3.1.2. System Overview

The overview of the proposed system is shown in Figure 2. The description of each process is as follows:

(1)

When the robot approaches the j-th UWB anchor and the range data are received, the initial anchor position estimation described in Section 3.2 is activated to estimate the initial position of the UWB anchor. This process works only once for the initial range data input, and the estimated UWB anchor position is subsequently included in the initial state vector of the system model. Here, it is assumed that the UWB anchor is mostly fixed to the floor or the ground and hardly changes its position over time.

(2)

Estimate the NLOS factor $s_i^j$ of the UWB raw range input through the IMU/UWB alignment process detailed in Section 3.5. The UKF is employed to estimate the NLOS factor. From the NLOS factor, if it is determined that the UWB range input data ${\zeta }_i^j$ are from the NLOS situation, then the data can be removed or compensated to increase the robustness in the NLOS situation. The measurement, $z_k$, selected through this process is used in the measurement update step.

(3)

Perform a time update for each system mode. When a series of UWB range data is obtained at time k and $k+1$, respectively, the state and covariance are updated by performing state propagation for each mode as in Section 3.4. Perform the IMU pre-integration described in Section 3.3 for IMU sensor measurements accumulated between this time interval. In this process, the scale factor and the bias of the gyroscope and the bias of the accelerometer are included in the state vector to correct IMU measurements.

(4)

The measurement update step updates the state and covariance of each mode. In addition, the mode probability of each mode is calculated. Perform a combination operation of each mode probability and mode state to determine the final estimated state and covariance of the system.

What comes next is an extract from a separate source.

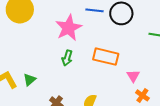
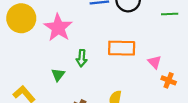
pink star: (69, 28) -> (58, 28), moved
green triangle: (30, 80) -> (58, 75), moved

3.2. Initial UWB Anchor Position Estimation

As mentioned in Section 2, the configuration of UWB tags makes it possible to estimate the initial position of the UWB anchor in any position. Therefore, it is possible to estimate the position of a robot without prior information on the UWB anchor positions. This process is performed at time k when range data come in from all four UWB tags for any UWB anchor j. The range data set between tag i and anchor j collected at time k is denoted as $d_k^{i,j}$, and the following relationship is established:

$${\mathbf{d}}_k^j=\left[\begin{array}{c}{d}_k^{j,1}\\ d_k^{j,2}\\ d_k^{j,3}\\ d_k^{j,4}\end{array}\right]=\left[\begin{array}{c}{∥{\mathbf{p}}_{t,1}-{\mathbf{p}}_{A,j}∥}_2\\ {∥{\mathbf{p}}_{t,2}-{\mathbf{p}}_{A,j}∥}_2\\ {∥{\mathbf{p}}_{t,3}-{\mathbf{p}}_{A,j}∥}_2\\ {∥{\mathbf{p}}_{t,4}-{\mathbf{p}}_{A,j}∥}_2\end{array}\right].$$

(7)

where the superscript W is omitted from ${\mathbf{p}}_{t,1}$ and ${\mathbf{p}}_{A,j}$ for convenience.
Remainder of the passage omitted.